When these teams go looking for best practices to address the obesity epidemic, they immediately bump into the social determinants of health. Within the context of the social determinants, when they go back through their own primary data – heat maps of particular diagnoses such as asthma for example – they can begin to see very real patterns emerging in the community. As hospitals work to improve patient outcomes and reduce re-admissions (also an expectation of the ACA), these new approaches to care are vital, and great for the patient. The ACA was the foundation for all of this progress. No longer are hospitals only responsible for the patients that walk through their doors, they are responsible for the health of the community, just as health departments have been for decades. Only by looking for solutions outside hospital walls will they move the needle on such complex problems. In this situation, there are no losers.

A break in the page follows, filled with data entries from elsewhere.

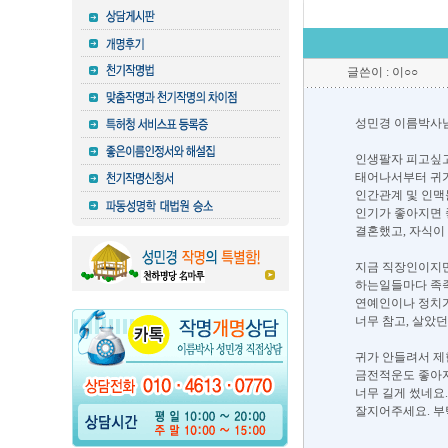
글쓴이 : 이○○
성민경 이름박사님
인생팔자 피고싶고
태어나서부터 귀
인간관계 및 인맥
인기가 좋아지면 
결혼했고, 자식이
지금 직장인이지
하는일들마다 족족
연예인이나 정치
너무 참고, 살았던
귀가 안들려서 제
금전적운도 좋아지
너무 길게 썼네요.
잘지어주세요. 부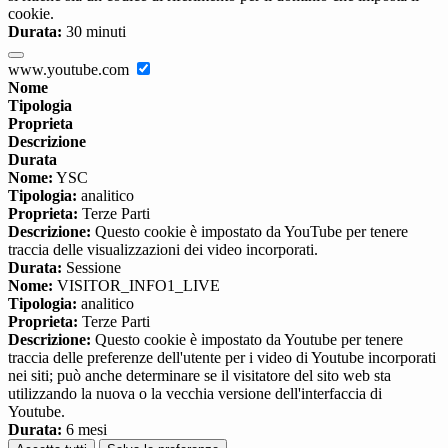
cookie.
Durata:
30 minuti
www.youtube.com
Nome
Tipologia
Proprieta
Descrizione
Durata
Nome:
YSC
Tipologia:
analitico
Proprieta:
Terze Parti
Descrizione:
Questo cookie è impostato da YouTube per tenere
traccia delle visualizzazioni dei video incorporati.
Durata:
Sessione
Nome:
VISITOR_INFO1_LIVE
Tipologia:
analitico
Proprieta:
Terze Parti
Descrizione:
Questo cookie è impostato da Youtube per tenere
traccia delle preferenze dell'utente per i video di Youtube incorporati
nei siti; può anche determinare se il visitatore del sito web sta
utilizzando la nuova o la vecchia versione dell'interfaccia di
Youtube.
Durata:
6 mesi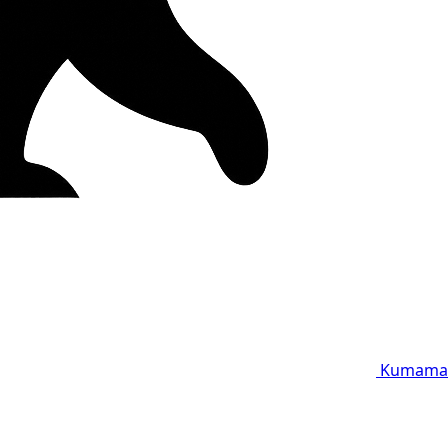
Kumama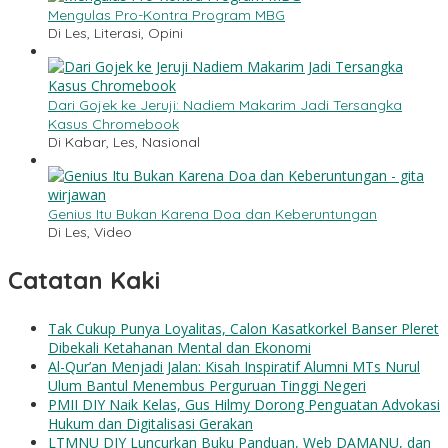
Mengulas Pro-Kontra Program MBG
Di Les, Literasi, Opini
Dari Gojek ke Jeruji: Nadiem Makarim Jadi Tersangka
Kasus Chromebook
Di Kabar, Les, Nasional
Genius Itu Bukan Karena Doa dan Keberuntungan
Di Les, Video
Catatan Kaki
Tak Cukup Punya Loyalitas, Calon Kasatkorkel Banser Pleret
Dibekali Ketahanan Mental dan Ekonomi
Al-Qur’an Menjadi Jalan: Kisah Inspiratif Alumni MTs Nurul
Ulum Bantul Menembus Perguruan Tinggi Negeri
PMII DIY Naik Kelas, Gus Hilmy Dorong Penguatan Advokasi
Hukum dan Digitalisasi Gerakan
LTMNU DIY Luncurkan Buku Panduan, Web DAMANU, dan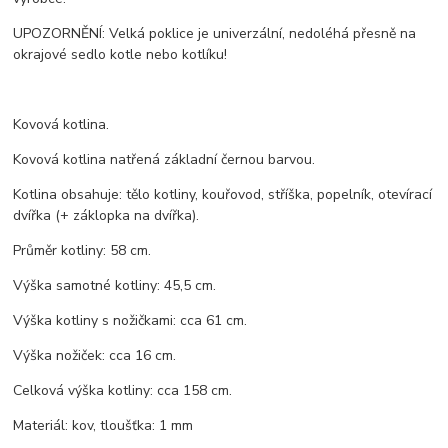
UPOZORNĚNÍ: Velká poklice je univerzální, nedoléhá přesně na
okrajové sedlo kotle nebo kotlíku!
Kovová kotlina.
Kovová kotlina natřená základní černou barvou.
Kotlina obsahuje: tělo kotliny, kouřovod, stříška, popelník, otevírací
dvířka (+ záklopka na dvířka).
Průměr kotliny: 58 cm.
Výška samotné kotliny: 45,5 cm.
Výška kotliny s nožičkami: cca 61 cm.
Výška nožiček: cca 16 cm.
Celková výška kotliny: cca 158 cm.
Materiál: kov, tloušťka: 1 mm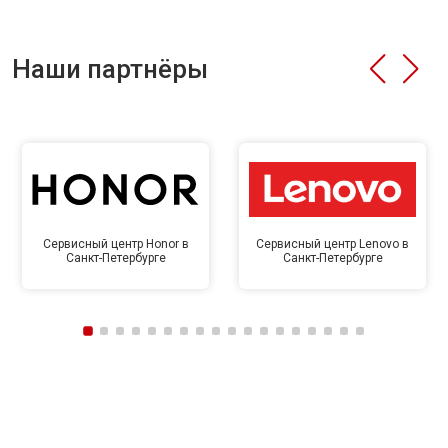
Наши партнёры
Сервисный центр Honor в
Сервисный центр Lenovo в
Санкт-Петербурге
Санкт-Петербурге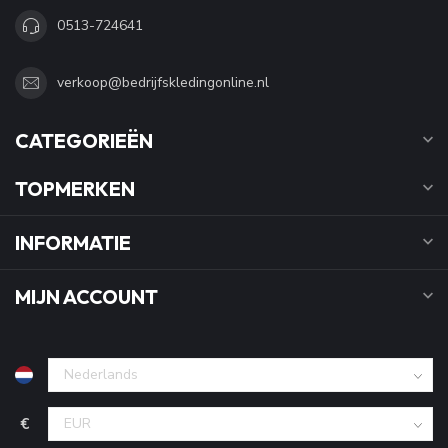
0513-724641
verkoop@bedrijfskledingonline.nl
CATEGORIEËN
TOPMERKEN
INFORMATIE
MIJN ACCOUNT
€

In the doomsday scenario discussed by some Republicans, meaning a complete repeal without a replacement of the ACA, not only will many Americans have a reduction in coverage or lose their insurance altogether, communities will lose a transformative platform for change in how we approach community health. These new collaborations are in their very early stages and we’re several years away from knowing how powerful they might be. One thing is for certain though, communities will not solve complex health problems such as obesity by working in isolation, and unfortunately organizations often need a nudge to do the right thing. The ACA provided a powerful platform for improving community health and addressing obesity. On the hierarchy of bad things that would happen with a repeal, this might not feel as urgent, but for our vulnerable communities this is one of the better opportunities we have at making a real dent in the disparities that affect their health every single day.
People can’t make healthy choices when they live in communities that aren’t safe, that lack access to fresh, healthy, affordable foods, that lack safe places for walking, biking and other types of physical activity, when they reside in homes that are contaminated and when they face the multitude of challenges that accompany being poor in this country. Offering “personal responsibility” as a solution is irresponsible. The price we pay for poor health is obscene. Not only is it the direct cost in medical bills, it is sick time at work, lost productivity, missed days at school. Until we recognize that solving these issues is going to take more than finger pointing, obesity rates and related health problems, will only increase. Gutting the ACA will add fuel to the fire.